28
With this note, Oldham claims this Beowulf narrative as her own. Not
only does she refer to it as “my narrative,” but she also justifies her
decision to re-shape the narrative of the poem in order to emphasize
what she considers to be the true central storyline of her Text of Beowulf.
Like Gardner’s Grendel, The Raven Waits tells its story from the
point of view of a character marginalized in the Old English poem. In
this case, the novel’s perspective comes from King Hrothgar’s teenaged
son Hretheric, a figure with whom the probable target audience of the
book (adolescent boys) might be presumed to identify. Though this
choice implies that Hrethric will be the hero of the story, the young
prince is in fact no more than a close observer of actions performed by
others. The real agency in the novel comes from the exiled Anglian scop
who befriends Hrethric and becomes his constant companion. The scop’s
name Angenga means “lone-goer,”'* and he meets Hrethric on the day of
Beowulf s arrival at Heorot, shortly after the story begins. He calls
himself a “scop, bard poet, versifier, word-weaver, spell-spinner, mythmaker, string-strummer—there are plenty of names” (Oldham 24) and
arrives in the land of the Scyldings armed with stories, including tales of
King Arthur, and Beowulf s watery race with Brecca and battle with the
sea monsters. Called simply “the scop” by Raven's other characters,
Angenga quickly grasps the significance of Beowulf s arrival. He also
predicts the coming of Grendel’s mother, averts conflict between
Hrothulf and Beowulf, and convinces Hrothgar to banish his Thule
Unferth, all through the subtle execution of his storytelling technique.
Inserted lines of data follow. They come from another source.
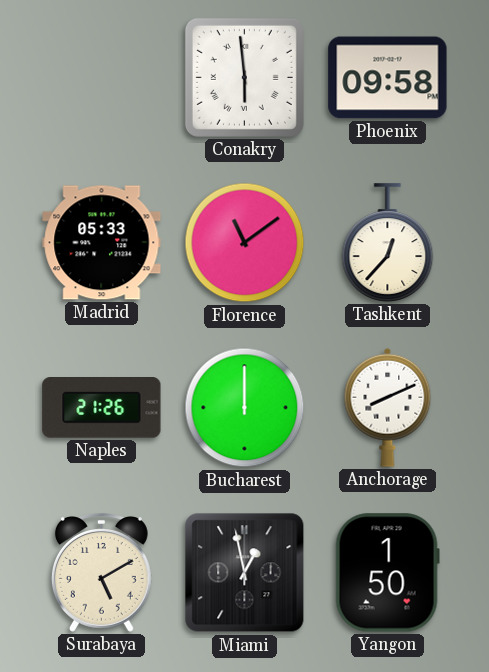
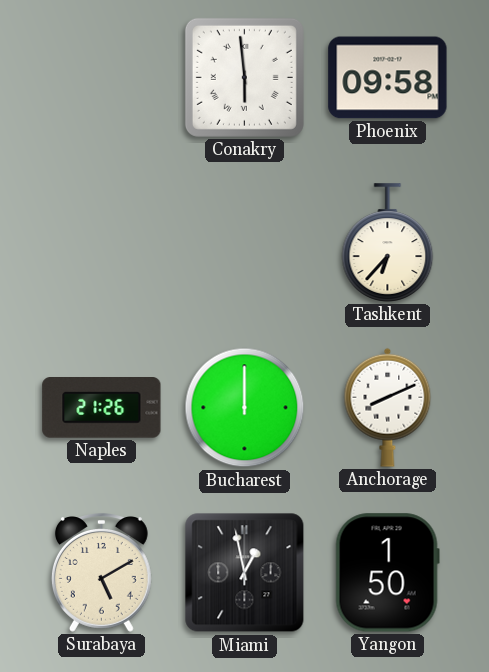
Madrid: 05:33 -> none
Florence: 11:09 -> none
Tashkent: 12:37 -> 6:37
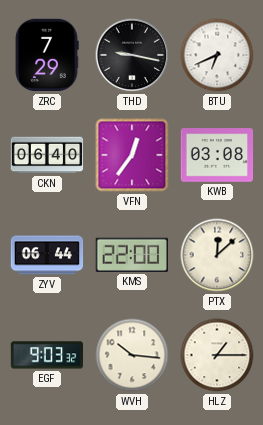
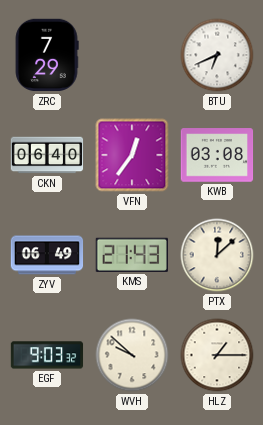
THD: 9:17 -> none
ZYV: 06:44 -> 06:49
KMS: 22:00 -> 21:43
WVH: 10:16 -> 9:52
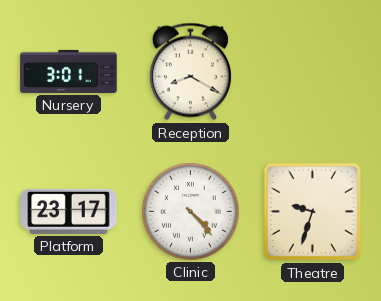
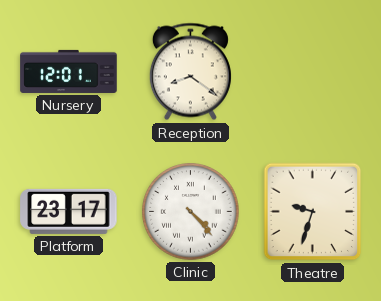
Nursery: 3:01 -> 12:01
Reception: 8:20 -> 8:21
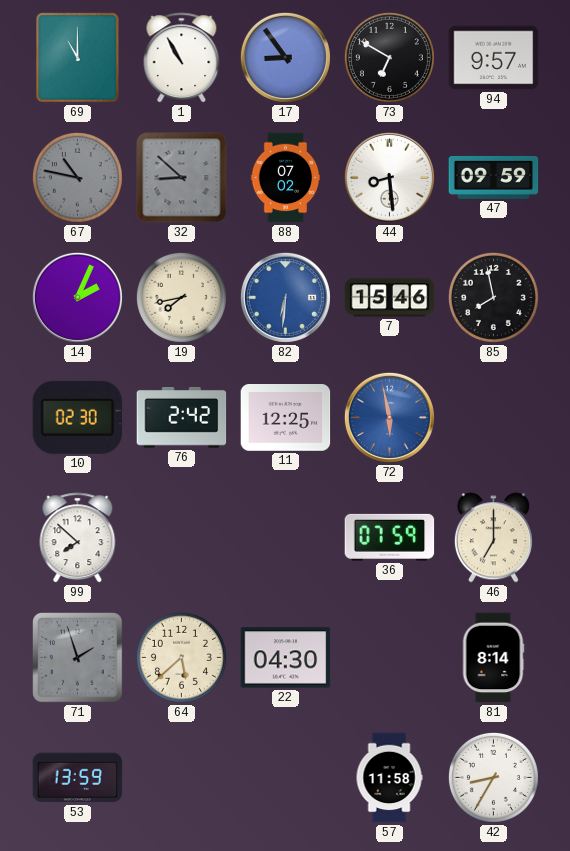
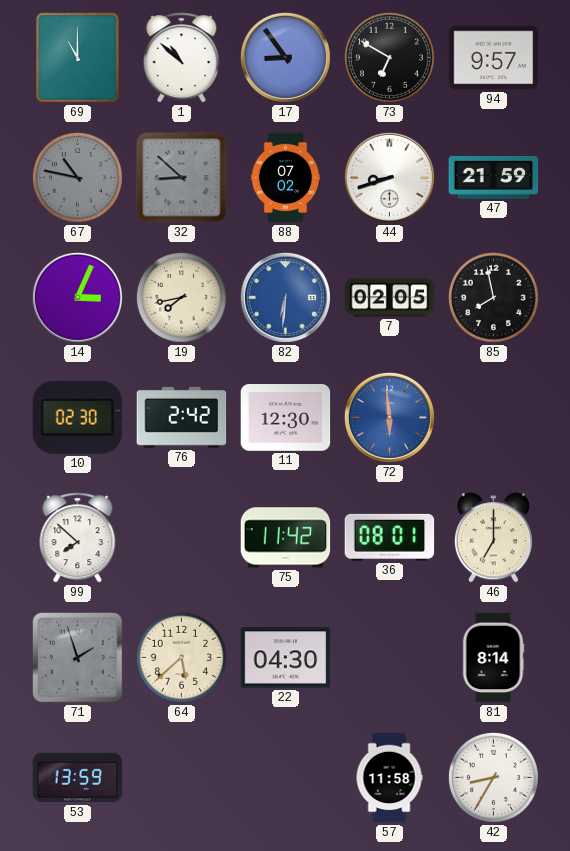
1: 10:55 -> 10:52
44: 8:29 -> 8:42
47: 09:59 -> 21:59
14: 2:04 -> 3:04
7: 15:46 -> 02:05
11: 12:25 -> 12:30
72: 5:58 -> 5:59
75: none -> 11:42
36: 07:59 -> 08:01
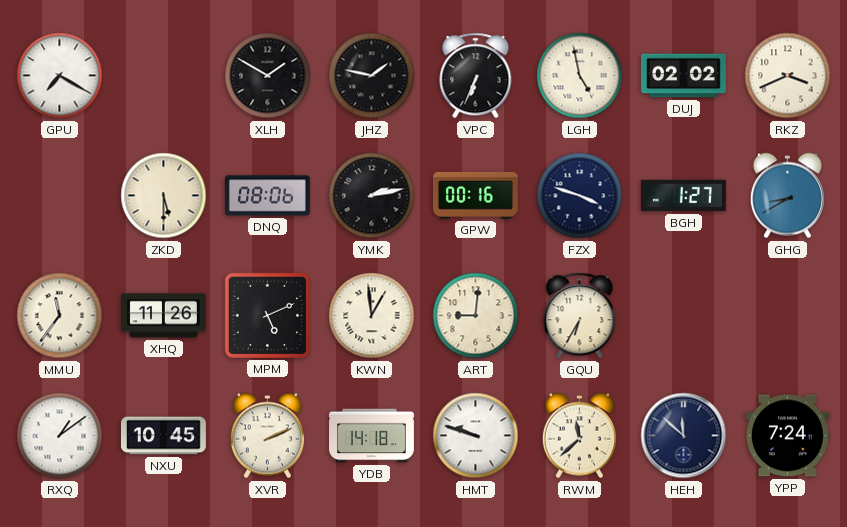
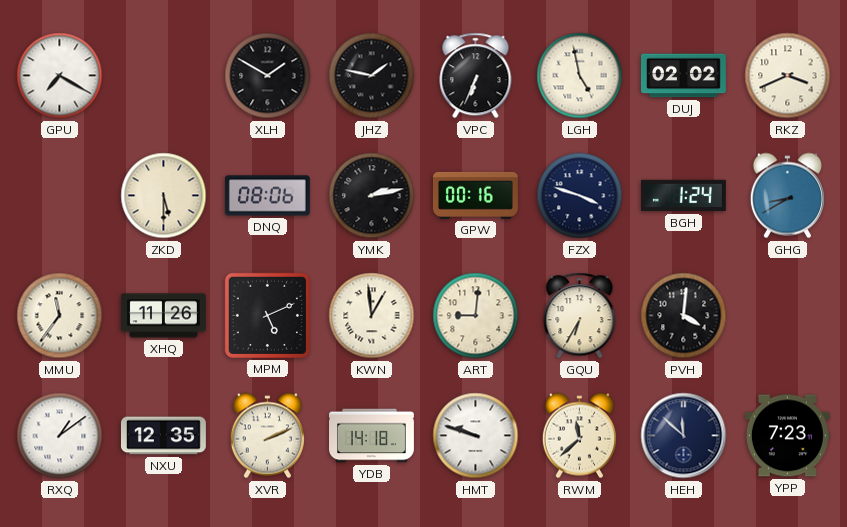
BGH: 1:27 -> 1:24
PVH: none -> 4:01
NXU: 10:45 -> 12:35
YPP: 7:24 -> 7:23
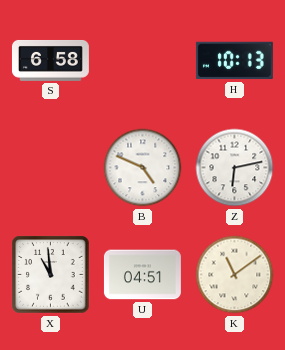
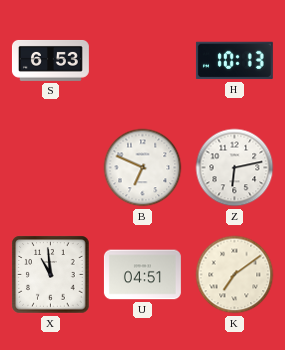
S: 6:58 -> 6:53
B: 4:49 -> 6:49
K: 11:09 -> 7:09
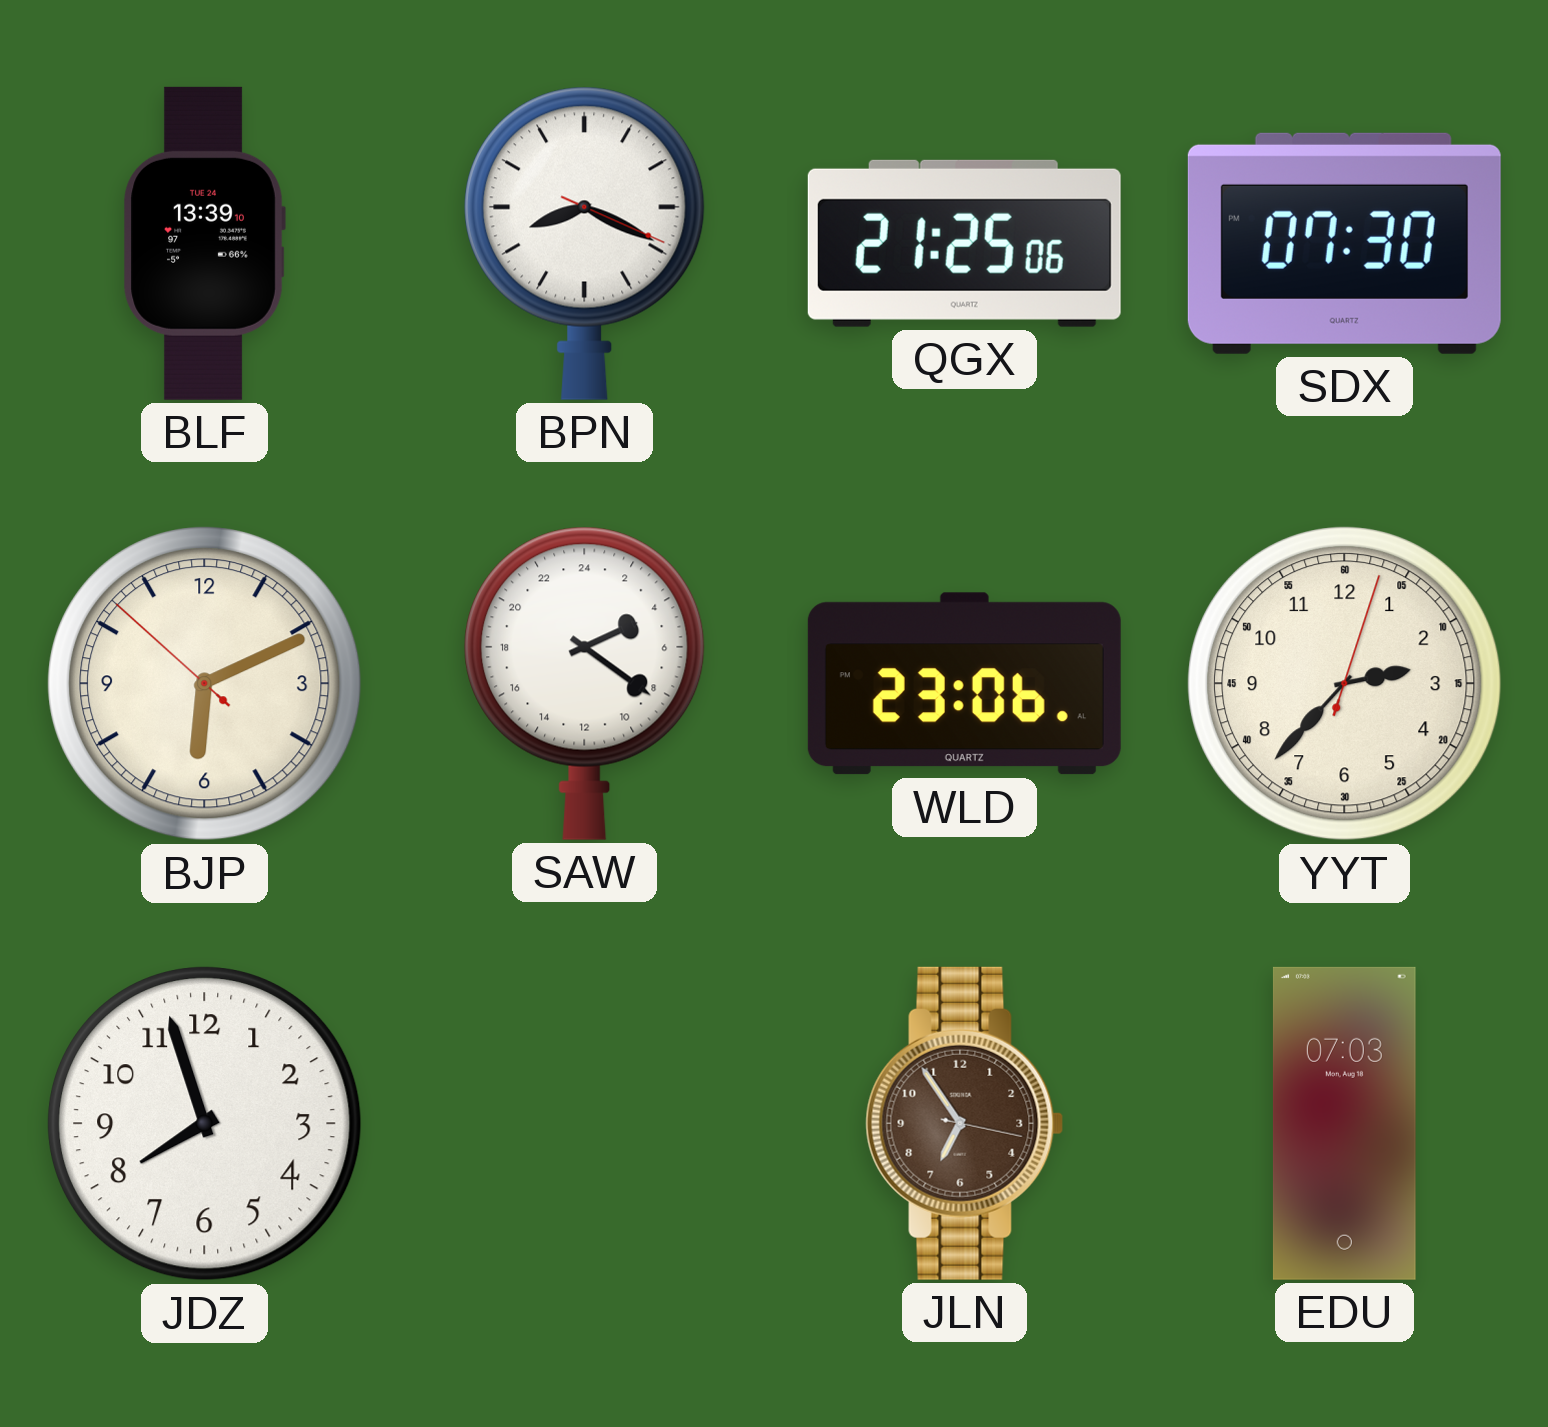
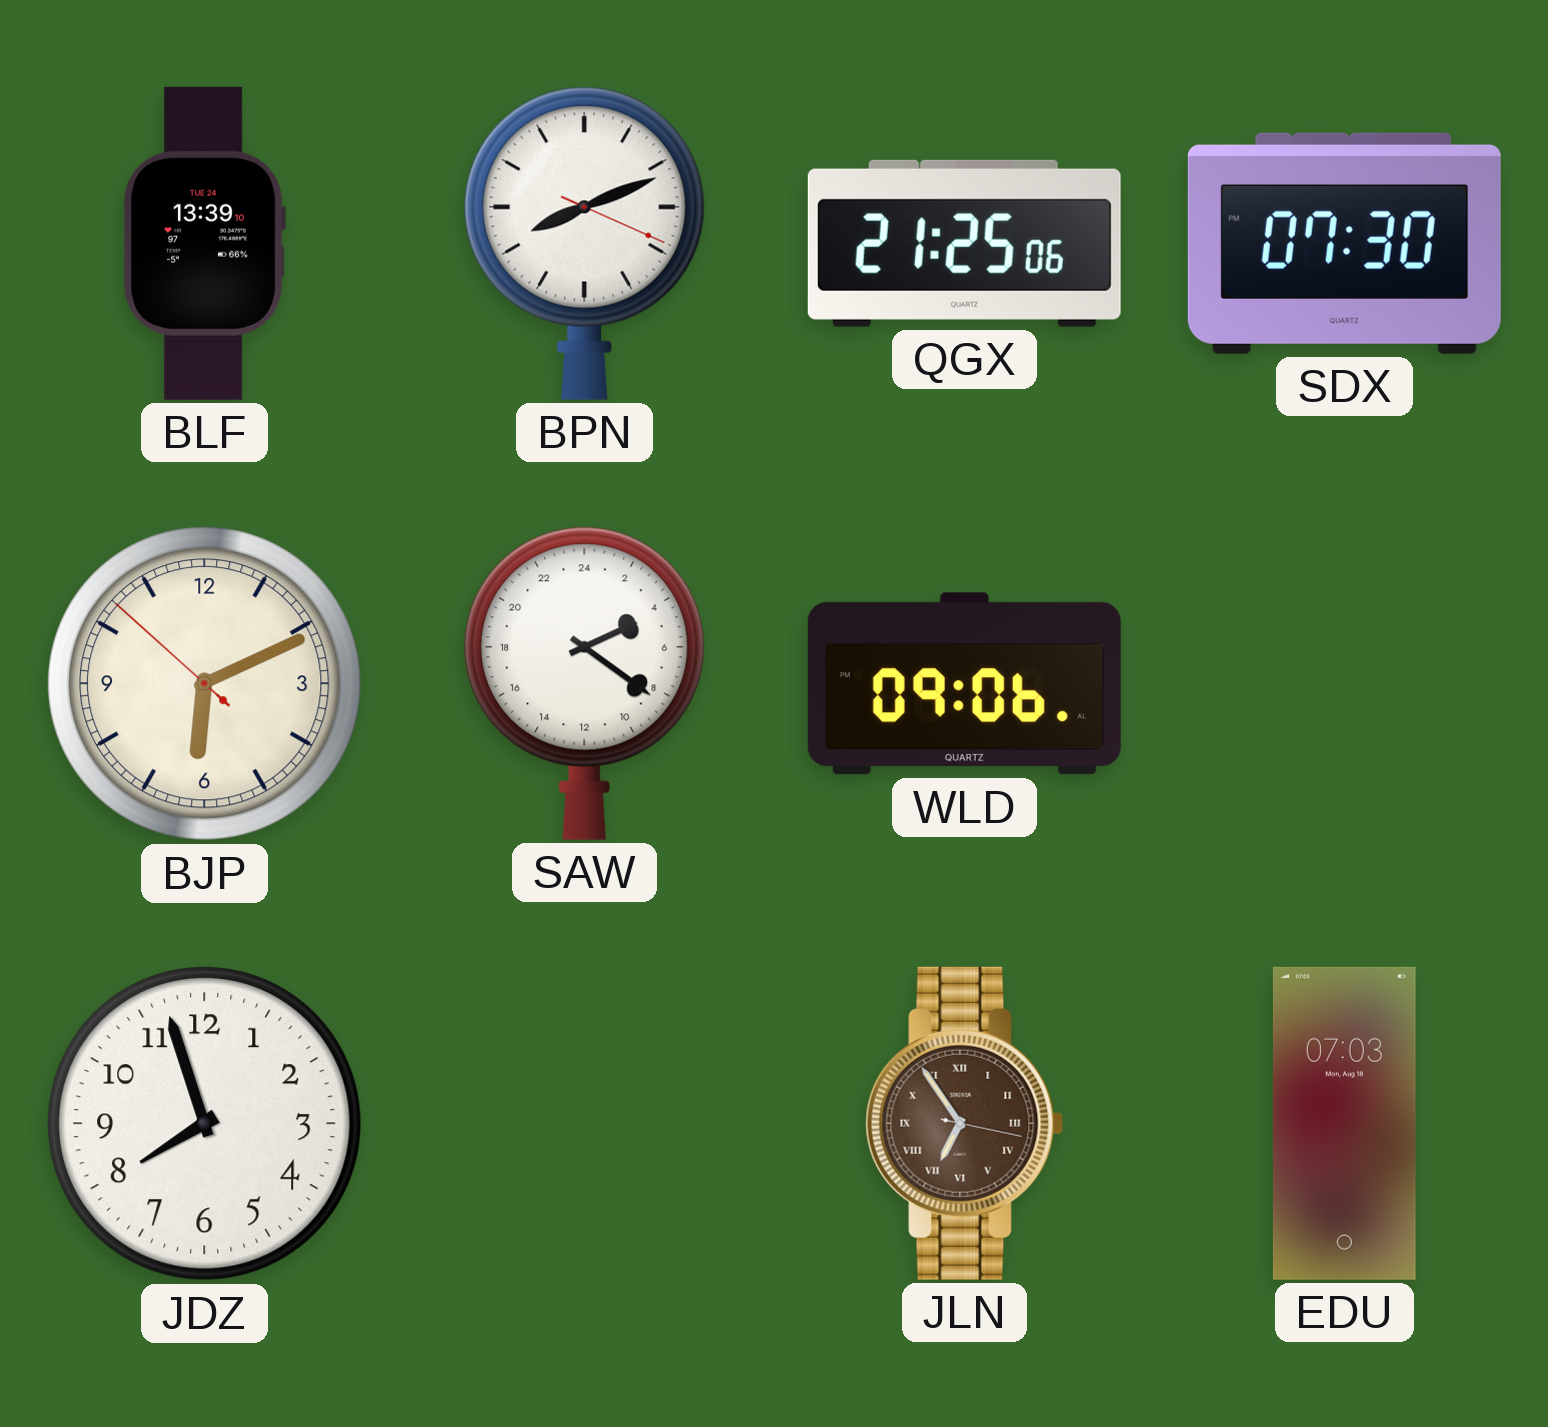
BPN: 8:19 -> 8:11
WLD: 23:06 -> 09:06
YYT: 2:37 -> none
JLN numerals: Arabic -> Roman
This posits the writer/storyteller in a particularly powerful position
within this story.
The scop not only uses his role as storyteller to interpret the
novel’s action for the other characters, he is also a meta-narrator who
mediates between the world of the novel and a modem British Young
Adult audience. Though this might seem to align him with the Beowulf
poet who tells a pagan story from a Christian perspective, we must keep
in mind that the Beowulf poet does not play a direct role in the tale being
told. Moreover, the Beowulf poet “controls his two perspectives simply
by distinguishing between the natural wisdom possible to pagans and the
revealed [Christian] knowledge he shares with” the Anglo-Saxon
audience (Osbom TGF:SHSB 978). Unlike the Beowulf poet, Oldham’s
scop judges that the pagan Scyldings are too primitive to accurately
interpret their tragic situation. They need the scop’s intervention and
advice, which comes from a Christian as well as a British perspective.
Judging other civilizations from one’s own cultural perspective is not
unexpected, but is problematic for an author trying to accurately depict
the values of the Anglo-Saxon society.